L’éducation nationale reste à la traîne par rapport aux autres administrations : selon le rapport annuel sur l’état de la fonction publique, paru le 15 novembre, un agent de l’éducation nationale a suivi en moyenne 1,9 jour de formation en 2022 contre… 9,1 en moyenne pour ceux des autres ministères. Plusieurs raisons expliquent cette situation. Dans un rapport de septembre 2023, la Cour des comptes observe des «ambitions limitées» de l’institution, «des difficultés d’organisation», une «qualité des formations inégale» et un «recueil des besoins perfectible». De son côté, le Sénat, en juillet 2023, juge la formation continue «insuffisante», «déconnectée», «peu lisible», et regrette que les crédits budgétaires dédiés à la formation continue soient «structurellement sous-exécutés».

Aussi, depuis un an, des formateurs quittent leur fonction – contactés, ni le ministère ni les écoles académiques de formation ne nous ont répondu à ce sujet.
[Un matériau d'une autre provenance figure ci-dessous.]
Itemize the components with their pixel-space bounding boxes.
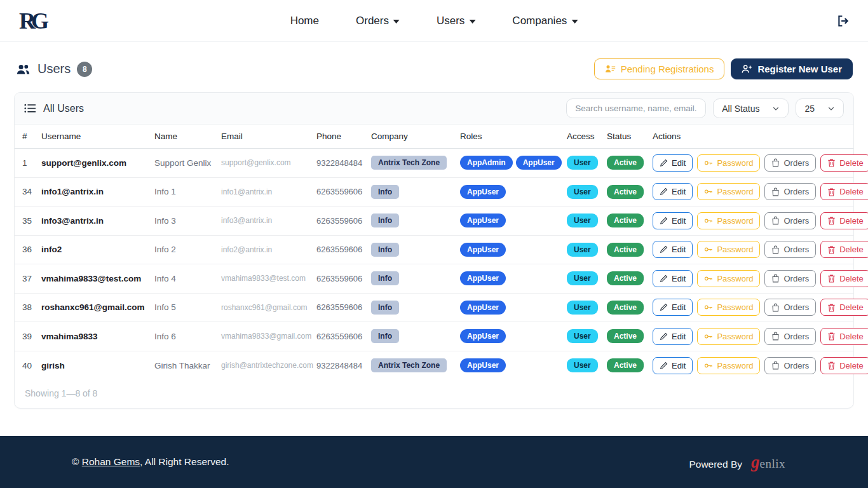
password-button[interactable]: Password [697,270,760,287]
edit-button[interactable]: Edit [653,241,693,258]
row-email: info1@antrix.in [221,187,316,196]
password-button[interactable]: Password [697,357,760,374]
table-body: 1 support@genlix.com Support Genlix supp… [15,149,853,380]
table-row: 38 roshanxc961@gmail.com Info 5 roshanxc… [15,294,853,323]
logout-icon[interactable] [836,15,849,27]
delete-label: Delete [839,332,864,341]
row-username: vmahima9833 [41,332,154,341]
page-header: Users 8 Pending Registrations Register N… [0,42,868,79]
delete-button[interactable]: Delete [820,270,868,287]
orders-label: Orders [783,302,809,312]
pending-registrations-button[interactable]: Pending Registrations [594,58,725,79]
card-header: All Users All Status 25 [15,93,853,125]
pencil-icon [660,217,668,225]
password-button[interactable]: Password [697,299,760,316]
column-header-phone: Phone [316,132,371,141]
chevron-down-icon [827,105,835,112]
edit-button[interactable]: Edit [653,183,693,200]
orders-label: Orders [783,245,809,254]
pencil-icon [660,159,668,167]
orders-button[interactable]: Orders [764,328,816,345]
row-phone: 6263559606 [316,187,371,196]
row-roles: AppAdminAppUser [460,156,567,170]
orders-button[interactable]: Orders [764,357,816,374]
nav-item-orders[interactable]: Orders [356,15,400,27]
users-card: All Users All Status 25 # Username Name … [14,92,854,409]
trash-icon [827,361,836,370]
orders-button[interactable]: Orders [764,241,816,258]
nav-item-companies[interactable]: Companies [512,15,578,27]
row-number: 35 [22,216,41,226]
role-badge: AppUser [460,329,506,343]
register-new-user-button[interactable]: Register New User [731,58,853,79]
edit-button[interactable]: Edit [653,299,693,316]
role-badge: AppUser [460,243,506,257]
delete-button[interactable]: Delete [820,299,868,316]
row-name: Girish Thakkar [154,361,221,370]
bag-icon [771,303,780,312]
password-button[interactable]: Password [697,241,760,258]
caret-down-icon [393,20,400,24]
edit-button[interactable]: Edit [653,212,693,229]
company-badge: Antrix Tech Zone [371,358,447,372]
row-phone: 6263559606 [316,245,371,254]
password-button[interactable]: Password [697,154,760,172]
bag-icon [771,245,780,254]
pencil-icon [660,303,668,311]
delete-button[interactable]: Delete [820,154,868,172]
row-email: info3@antrix.in [221,216,316,225]
status-filter-select[interactable]: All Status [713,98,789,118]
orders-button[interactable]: Orders [764,183,816,200]
row-username: vmahima9833@test.com [41,274,154,283]
column-header-name: Name [154,132,221,141]
password-button[interactable]: Password [697,183,760,200]
rohan-gems-link[interactable]: Rohan Gems [82,456,140,467]
column-header-access: Access [567,132,607,141]
nav-label: Home [290,15,319,27]
nav-item-users[interactable]: Users [437,15,475,27]
delete-button[interactable]: Delete [820,241,868,258]
delete-button[interactable]: Delete [820,212,868,229]
orders-button[interactable]: Orders [764,154,816,172]
edit-button[interactable]: Edit [653,328,693,345]
site-footer: © Rohan Gems, All Right Reserved. Powere… [0,436,868,488]
delete-label: Delete [839,274,864,283]
orders-button[interactable]: Orders [764,299,816,316]
company-badge: Info [371,301,399,315]
column-header-roles: Roles [460,132,567,141]
company-badge: Info [371,329,399,343]
genlix-logo[interactable]: genlix [751,452,785,472]
orders-button[interactable]: Orders [764,212,816,229]
delete-button[interactable]: Delete [820,357,868,374]
edit-button[interactable]: Edit [653,270,693,287]
delete-button[interactable]: Delete [820,328,868,345]
key-icon [704,187,713,196]
row-number: 40 [22,361,41,370]
row-number: 39 [22,332,41,341]
pencil-icon [660,245,668,254]
key-icon [704,362,713,370]
nav-item-home[interactable]: Home [290,15,319,27]
brand-logo[interactable]: RG [19,10,47,32]
bag-icon [771,361,780,370]
row-roles: AppUser [460,271,567,285]
search-input[interactable] [566,98,706,118]
password-label: Password [717,361,753,370]
row-email: roshanxc961@gmail.com [221,303,316,312]
column-header-company: Company [371,132,460,141]
password-button[interactable]: Password [697,212,760,229]
row-phone: 6263559606 [316,302,371,312]
orders-button[interactable]: Orders [764,270,816,287]
edit-button[interactable]: Edit [653,154,693,172]
password-button[interactable]: Password [697,328,760,345]
bag-icon [771,216,780,225]
edit-label: Edit [672,274,686,283]
trash-icon [827,216,836,225]
row-name: Info 5 [154,302,221,312]
delete-button[interactable]: Delete [820,183,868,200]
user-plus-icon [742,64,752,74]
access-badge: User [567,329,598,343]
edit-button[interactable]: Edit [653,357,693,374]
page-size-select[interactable]: 25 [796,98,844,118]
bag-icon [771,332,780,341]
Enseignante de lettres, Françoise Cahen a démissionné de son rôle de formatrice, qu’elle occupait depuis une dizaine d’années, en raison de cette réforme. «C’est un choix scandaleux, notamment car la recherche a documenté le fait que, lorsqu’on place les formations sur le temps du soir ou du week-end, les femmes se forment moins que les hommes», explique-t-elle. Arnaud Holzmann, professeur de SVT et formateur depuis trois ans (et militant au Snes-FSU), n’a pas démissionné mais a «refusé d’animer des formations hors temps de classe». Il continue de programmer des formations sur le temps scolaire, mais prévient : «Si le rectorat m’impose des formations pendant les vacances, je démissionnerai de ma fonction de formateur.» Le ministère annonce à Libération que «des revalorisations sont envisagées pour 2025 pour les formateurs afin de rendre cette fonction plus attractive».

«On demande de plus en plus de choses à l’école»

Placer la formation hors temps de classe pour diminuer les absences des enseignants est un prétexte, pour Françoise Cahen : «Cela fait partie de ce contexte où on nous attaque de toute part, comme récemment sur les jours de carence. Ne pas avoir son prof d’anglais deux jours dans l’année, ce n’est pas le gros souci des élèves. Le vrai problème, c’est le prof absent plusieurs mois et qui n’est pas remplacé.» Sophie Vénétitay ajoute : «Quand on se forme, c’est pour revenir meilleur devant nos élèves. Alors oui, on n’est pas devant les élèves une demi-journée, mais on reviendra plus riches dans nos pratiques, et donc pour nos élèves.» Le ministère affirme que la mesure a permis «de réduire de près d’un million le nombre d’heures d’absences au titre de la formation». «C’est aussi que, désormais, si l’enseignant n’est pas remplacé, on ne l’autorise plus à partir en formation», nuance Catherine Nave-Bekhti. Pour elle comme pour l’ensemble des syndicats, le recrutement d’enseignants remplaçants est nécessaire pour permettre aux professeurs de partir davantage en formation.

Un besoin de plus en plus urgent, relève Guislaine David, secrétaire générale du Snuipp-FSU : «On demande de plus en plus de choses à l’école, qui nécessitent de former les professeurs, que ce soit sur les violences subies par les enfants, le harcèlement, l’inclusion, la laïcité…» Les changements de programmes – fréquents – induisent aussi des formations, à l’instar des futurs programmes de mathématiques et de français annoncés dans le cadre de «l’acte 2 du choc des savoirs». Puis, alerte Françoise Cahen, «il y a des concepts nouveaux qui arrivent, comme l’IA. Sans formation, c’est dangereux».